We drove yesterday for 12 hours to arrive back home to Guatemala, after 10 days in Honduras.

We had meetings, said goodbye to our counterparts in other countries, and had a couple days to rest as a family and with friends.

Now we're at home and honed in on the fact that we have 25 days until we leave Guatemala.


I've been asked by several people if I will continue to write on this blog. Yes, I will. I've had this blog for years, and it will continue to be a place where I write and process life. I'm sure we will have much to think about as we transition to the States. 
I imagine I'll continue to reflect on how we may have changed in our three years, how priorities may have shifted. I think we will experience some levels of culture shock, though maybe not as stark as if we were living without access to so many North American amenities. My guess is that the changes and "shocks" will be subtle. We've talked a lot, Michael and I, about how we can be intentional with our choices and lifestyle as we go back to the States. How to live "simply" in an area where cost of living is very high. Purchases of furniture or toys or kitchen appliances...how can these be done in a way that resonates with who we are and what we want to instill in our girls?

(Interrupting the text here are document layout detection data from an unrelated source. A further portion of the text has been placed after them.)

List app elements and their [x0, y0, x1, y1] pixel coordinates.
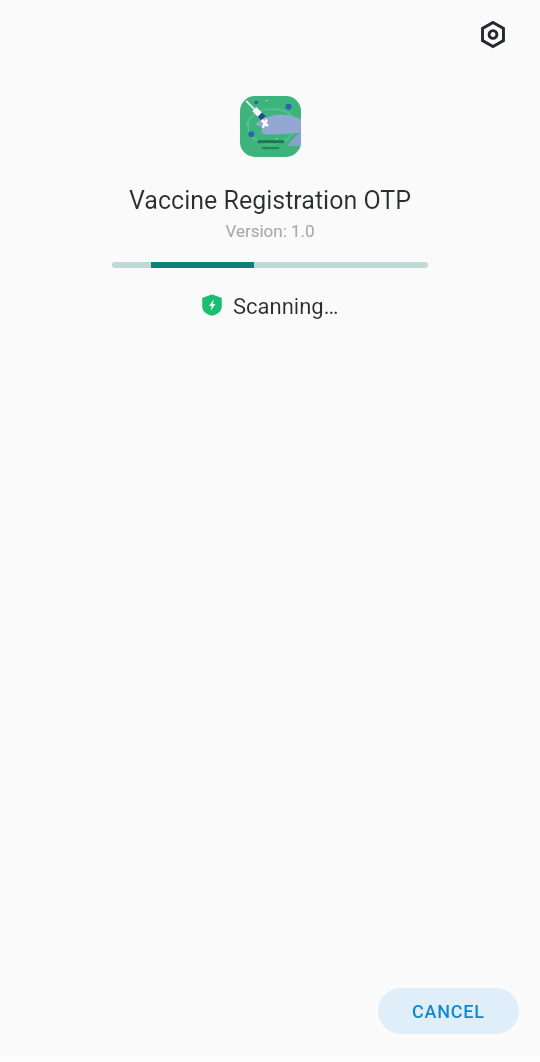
staticText: Version: 1.0	[225, 221, 315, 241]
button[interactable]: Settings	[470, 12, 515, 57]
staticText: Scanning…	[233, 294, 339, 320]
staticText: Vaccine Registration OTP	[129, 186, 411, 215]
button[interactable]: CANCEL	[378, 988, 519, 1034]
staticText: CANCEL	[412, 1001, 485, 1022]
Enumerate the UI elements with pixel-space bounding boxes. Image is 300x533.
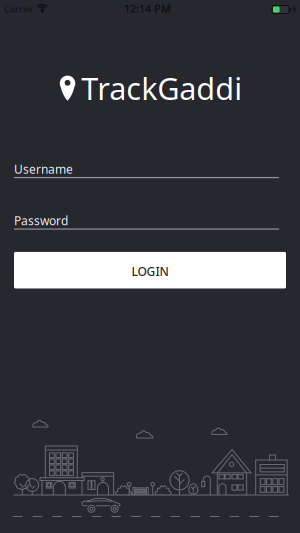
staticText: Username [14, 161, 73, 177]
button[interactable]: Password [14, 212, 279, 230]
staticText: TrackGaddi [81, 68, 242, 108]
staticText: LOGIN [132, 263, 168, 279]
button[interactable]: Username [14, 161, 279, 178]
staticText: 12:14 PM [124, 1, 171, 16]
button[interactable]: LOGIN [14, 252, 286, 288]
staticText: Password [14, 212, 68, 228]
staticText: Carrier [4, 3, 34, 15]
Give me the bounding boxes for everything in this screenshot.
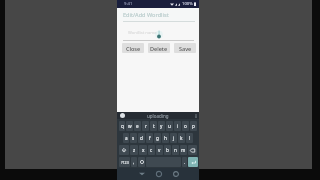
button[interactable]: Shift — [119, 145, 129, 155]
button[interactable]: t — [150, 121, 157, 131]
staticText: d — [140, 135, 143, 141]
staticText: k — [180, 135, 183, 141]
button[interactable]: j — [170, 133, 177, 143]
button[interactable]: r — [142, 121, 149, 131]
button[interactable]: x — [139, 145, 147, 155]
staticText: uploading — [147, 113, 169, 119]
button[interactable]: q — [119, 121, 125, 131]
button[interactable]: m — [180, 145, 187, 155]
button[interactable]: b — [164, 145, 171, 155]
staticText: n — [174, 147, 177, 153]
button[interactable]: Hide keyboard — [136, 168, 148, 180]
staticText: h — [164, 135, 167, 141]
other: Backspace — [190, 148, 195, 153]
button[interactable]: c — [148, 145, 155, 155]
staticText: g — [156, 135, 159, 141]
staticText: j — [173, 135, 175, 141]
button[interactable]: Backspace — [188, 145, 197, 155]
staticText: b — [166, 147, 169, 153]
other: Shift — [122, 148, 126, 152]
button[interactable]: . — [182, 157, 187, 167]
button[interactable]: i — [174, 121, 181, 131]
staticText: Close — [126, 45, 141, 52]
staticText: x — [142, 147, 145, 153]
button[interactable]: p — [190, 121, 197, 131]
staticText: , — [133, 159, 135, 165]
staticText: y — [160, 123, 163, 129]
staticText: 100% — [182, 1, 193, 7]
button[interactable]: g — [154, 133, 161, 143]
button[interactable]: Recents — [170, 168, 182, 180]
button[interactable]: e — [134, 121, 141, 131]
staticText: s — [132, 135, 135, 141]
staticText: p — [192, 123, 195, 129]
staticText: f — [149, 135, 151, 141]
staticText: v — [158, 147, 161, 153]
button[interactable]: f — [146, 133, 153, 143]
button[interactable]: , — [131, 157, 137, 167]
staticText: w — [128, 123, 132, 129]
button[interactable]: w — [126, 121, 133, 131]
staticText: o — [184, 123, 187, 129]
staticText: q — [121, 123, 124, 129]
staticText: Save — [179, 45, 192, 52]
button[interactable]: Close — [122, 43, 144, 53]
staticText: 9:41 — [124, 1, 133, 7]
button[interactable]: n — [172, 145, 179, 155]
button[interactable]: h — [162, 133, 169, 143]
staticText: ?123 — [121, 160, 129, 165]
staticText: e — [136, 123, 139, 129]
staticText: z — [133, 147, 136, 153]
staticText: . — [184, 159, 186, 165]
button[interactable]: u — [166, 121, 173, 131]
staticText: m — [181, 147, 186, 153]
staticText: Delete — [150, 45, 168, 52]
staticText: a — [125, 135, 128, 141]
button[interactable]: Delete — [148, 43, 170, 53]
button[interactable]: o — [182, 121, 189, 131]
other: Emoji — [140, 160, 144, 164]
staticText: Wordlist name — [128, 30, 157, 36]
button[interactable]: a — [123, 133, 129, 143]
button[interactable]: Save — [174, 43, 196, 53]
button[interactable]: Emoji — [138, 157, 145, 167]
staticText: i — [177, 123, 179, 129]
button[interactable]: y — [158, 121, 165, 131]
button[interactable]: s — [130, 133, 137, 143]
staticText: Edit/Add Wordlist — [123, 11, 169, 19]
staticText: c — [150, 147, 153, 153]
staticText: u — [168, 123, 171, 129]
staticText: l — [189, 135, 191, 141]
button[interactable]: Enter — [188, 157, 198, 167]
staticText: r — [145, 123, 147, 129]
button[interactable]: l — [186, 133, 193, 143]
button[interactable]: d — [138, 133, 145, 143]
button[interactable]: Home — [153, 168, 165, 180]
button[interactable]: ?123 — [119, 157, 130, 167]
button[interactable]: v — [156, 145, 163, 155]
staticText: t — [153, 123, 155, 129]
button[interactable]: k — [178, 133, 185, 143]
button[interactable]: z — [130, 145, 138, 155]
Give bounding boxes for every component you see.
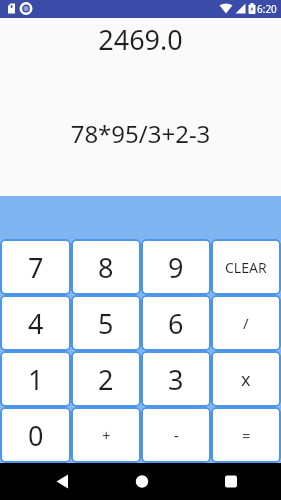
staticText: - — [174, 425, 179, 445]
staticText: + — [102, 425, 111, 445]
staticText: CLEAR — [225, 258, 267, 277]
staticText: 0 — [28, 417, 44, 454]
staticText: 4 — [28, 305, 44, 342]
button[interactable]: 6 — [141, 295, 211, 351]
button[interactable]: CLEAR — [211, 239, 281, 295]
button[interactable]: 3 — [141, 351, 211, 407]
button[interactable]: - — [141, 407, 211, 463]
button[interactable]: 4 — [0, 295, 71, 351]
staticText: 7 — [28, 249, 44, 286]
button[interactable]: = — [211, 407, 281, 463]
staticText: 5 — [98, 305, 114, 342]
staticText: 2469.0 — [0, 21, 281, 58]
button[interactable]: 1 — [0, 351, 71, 407]
staticText: 78*95/3+2-3 — [0, 117, 281, 150]
staticText: 6:20 — [257, 2, 277, 16]
staticText: 6 — [168, 305, 184, 342]
button[interactable]: 0 — [0, 407, 71, 463]
staticText: = — [242, 425, 251, 445]
staticText: x — [241, 367, 251, 392]
button[interactable]: 8 — [71, 239, 141, 295]
staticText: 9 — [168, 249, 184, 286]
button[interactable]: 9 — [141, 239, 211, 295]
staticText: 2 — [98, 361, 114, 398]
button[interactable]: / — [211, 295, 281, 351]
button[interactable]: 5 — [71, 295, 141, 351]
button[interactable]: 2 — [71, 351, 141, 407]
staticText: 3 — [168, 361, 184, 398]
staticText: 1 — [28, 361, 44, 398]
staticText: 8 — [98, 249, 114, 286]
button[interactable]: 7 — [0, 239, 71, 295]
button[interactable]: x — [211, 351, 281, 407]
button[interactable]: + — [71, 407, 141, 463]
staticText: / — [243, 313, 249, 333]
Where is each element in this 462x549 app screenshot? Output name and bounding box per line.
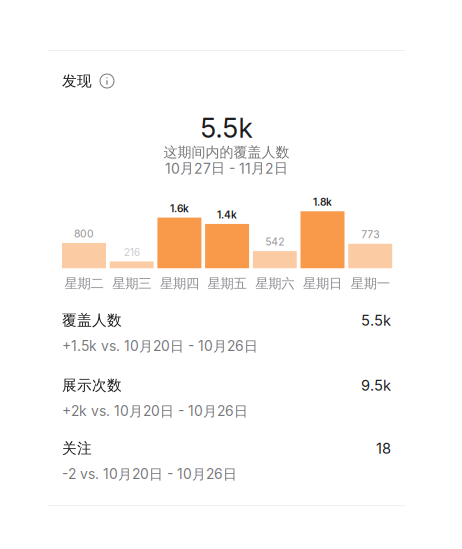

We have fears, too. I fear losing my Spanish for lack of practice. I fear forgetting. That our girls will jump right into life and not notice many differences. I fear how easy the "American dream" and consumerism can become a seduction, and hope to find balance in that.

We are a mix of emotions these days. We are excited, tired, happy, sad, grieving, busy, ready, planning, packing, dreaming, waiting, expecting, hopeful.

Tuesday, May 31, 2016

In Honduras

The girls and I made a paper chain to count down the number of days until we leave for Oregon.

There’s a whole lot that has to happen before we leave, so the chain is a reminder to me of the number of days we have left to get a whole lot done.

We have spent a lot of our three years here organizing and cleaning up the office, literally and figuratively. We are content with the current state of things, overall, and heck, there’s a lovely newly remodeled office for whoever steps into the office next.

At this point, no replacements will be here before we leave, so we won’t have an opportunity to train or orient the next Reps. This means we need to leave things in good order, write out a Transition Manual and try to do everything we can to leave things ready to be picked up down the road.

So that’s what our next few weeks will be filled with.
After Rep meetings.

We’re currently in Honduras, with Country Representatives from the rest of Latin America and Haiti. It’s a bit surreal to be here, participating and at the same time planning for our departure in just one short month (We’ve booked our tickets: we fly home July 3rd). These counterparts, these other Reps, are literally the only other people in the world who have a clue what being a Rep is like, what our days and weeks look like, how stressful it can be and has been. We will miss their support and camaraderie. The end of this time together will be some of our more difficult goodbyes in this process.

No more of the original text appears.